* **Data under study**
—————
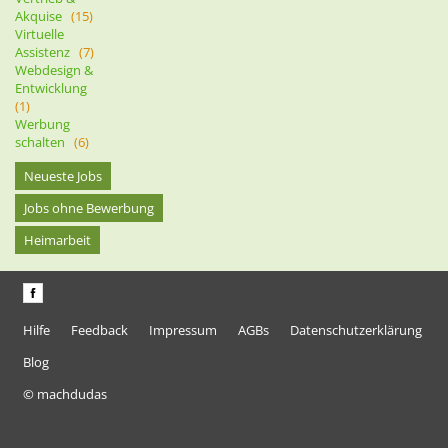
Akquise
(15)
Virtuelle
Assistenz
(7)
Webdesign &
Entwicklung
(1)
Werbung
schalten
(6)
Neueste Jobs
Jobs ohne Bewerbung
Heimarbeit
Hilfe
Feedback
Impressum
AGBs
Datenschutzerklärung
Blog
© machdudas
—————
Give the data again exactly as written, with no pictures included.

* **Answer**
Akquise
(15)
Virtuelle
Assistenz
(7)
Webdesign &
Entwicklung
(1)
Werbung
schalten
(6)
Neueste Jobs
Jobs ohne Bewerbung
Heimarbeit
Hilfe
Feedback
Impressum
AGBs
Datenschutzerklärung
Blog
© machdudas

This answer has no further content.